- Task statement:
Lines below starting with the line with "Datacom (768, 2159)" and going on through the line with "Sposoby dostawy (109, 2406)" must be output exactly; the rest of the records must be left out.
START Entries supplied
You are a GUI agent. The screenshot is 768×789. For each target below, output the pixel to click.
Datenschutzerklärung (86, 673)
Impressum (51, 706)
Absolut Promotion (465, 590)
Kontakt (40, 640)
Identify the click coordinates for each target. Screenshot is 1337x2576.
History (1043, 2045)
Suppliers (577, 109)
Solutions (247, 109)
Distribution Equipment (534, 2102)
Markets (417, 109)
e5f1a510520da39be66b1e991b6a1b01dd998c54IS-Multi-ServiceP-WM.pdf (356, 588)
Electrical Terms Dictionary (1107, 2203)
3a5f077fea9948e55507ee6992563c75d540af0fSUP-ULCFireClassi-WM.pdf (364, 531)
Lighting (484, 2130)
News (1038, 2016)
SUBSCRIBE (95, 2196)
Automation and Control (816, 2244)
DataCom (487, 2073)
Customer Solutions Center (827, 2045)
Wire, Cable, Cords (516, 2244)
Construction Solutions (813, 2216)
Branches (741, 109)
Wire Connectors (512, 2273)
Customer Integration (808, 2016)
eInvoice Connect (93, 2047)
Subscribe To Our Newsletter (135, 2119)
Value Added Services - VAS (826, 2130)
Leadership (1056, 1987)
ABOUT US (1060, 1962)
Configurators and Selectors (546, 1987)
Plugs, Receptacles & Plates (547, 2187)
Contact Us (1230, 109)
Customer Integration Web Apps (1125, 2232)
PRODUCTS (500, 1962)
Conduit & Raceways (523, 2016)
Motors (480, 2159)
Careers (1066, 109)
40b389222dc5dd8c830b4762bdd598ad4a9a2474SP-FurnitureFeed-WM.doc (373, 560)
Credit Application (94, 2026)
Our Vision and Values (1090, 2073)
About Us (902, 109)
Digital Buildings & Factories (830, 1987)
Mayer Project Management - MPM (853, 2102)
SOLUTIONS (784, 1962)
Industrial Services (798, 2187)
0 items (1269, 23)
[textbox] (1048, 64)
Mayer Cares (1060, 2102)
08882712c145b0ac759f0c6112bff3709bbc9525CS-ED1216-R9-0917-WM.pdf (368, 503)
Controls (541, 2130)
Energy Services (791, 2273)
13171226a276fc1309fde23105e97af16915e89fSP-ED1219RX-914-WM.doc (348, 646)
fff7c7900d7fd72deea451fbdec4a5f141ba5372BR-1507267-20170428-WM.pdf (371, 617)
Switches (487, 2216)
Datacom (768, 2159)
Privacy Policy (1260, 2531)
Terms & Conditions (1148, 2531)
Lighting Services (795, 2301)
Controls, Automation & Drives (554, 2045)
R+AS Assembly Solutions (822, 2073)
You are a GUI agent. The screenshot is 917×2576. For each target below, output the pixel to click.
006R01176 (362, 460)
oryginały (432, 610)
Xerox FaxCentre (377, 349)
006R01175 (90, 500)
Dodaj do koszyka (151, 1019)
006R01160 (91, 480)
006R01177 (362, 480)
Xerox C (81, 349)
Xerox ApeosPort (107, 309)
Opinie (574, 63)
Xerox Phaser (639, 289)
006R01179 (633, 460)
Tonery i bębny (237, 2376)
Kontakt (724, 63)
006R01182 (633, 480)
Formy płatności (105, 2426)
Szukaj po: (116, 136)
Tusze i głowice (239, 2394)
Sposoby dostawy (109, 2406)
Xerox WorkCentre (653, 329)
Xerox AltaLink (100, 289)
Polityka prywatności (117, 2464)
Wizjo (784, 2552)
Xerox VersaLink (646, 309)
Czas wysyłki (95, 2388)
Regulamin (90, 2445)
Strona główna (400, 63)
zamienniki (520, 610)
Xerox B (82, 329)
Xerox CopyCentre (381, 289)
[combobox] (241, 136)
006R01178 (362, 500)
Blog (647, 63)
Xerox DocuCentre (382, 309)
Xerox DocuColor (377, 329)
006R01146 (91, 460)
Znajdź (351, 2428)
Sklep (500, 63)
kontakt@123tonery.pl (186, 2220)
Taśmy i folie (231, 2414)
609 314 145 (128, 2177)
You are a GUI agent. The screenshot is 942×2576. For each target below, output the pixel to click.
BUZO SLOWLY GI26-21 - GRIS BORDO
END Entries supplied
- Answer:
Datacom (768, 2159)
Privacy Policy (1260, 2531)
Terms & Conditions (1148, 2531)
Lighting Services (795, 2301)
Controls, Automation & Drives (554, 2045)
R+AS Assembly Solutions (822, 2073)
You are a GUI agent. The screenshot is 917×2576. For each target below, output the pixel to click.
006R01176 (362, 460)
oryginały (432, 610)
Xerox FaxCentre (377, 349)
006R01175 (90, 500)
Dodaj do koszyka (151, 1019)
006R01160 (91, 480)
006R01177 (362, 480)
Xerox C (81, 349)
Xerox ApeosPort (107, 309)
Opinie (574, 63)
Xerox Phaser (639, 289)
006R01179 (633, 460)
Tonery i bębny (237, 2376)
Kontakt (724, 63)
006R01182 (633, 480)
Formy płatności (105, 2426)
Szukaj po: (116, 136)
Tusze i głowice (239, 2394)
Sposoby dostawy (109, 2406)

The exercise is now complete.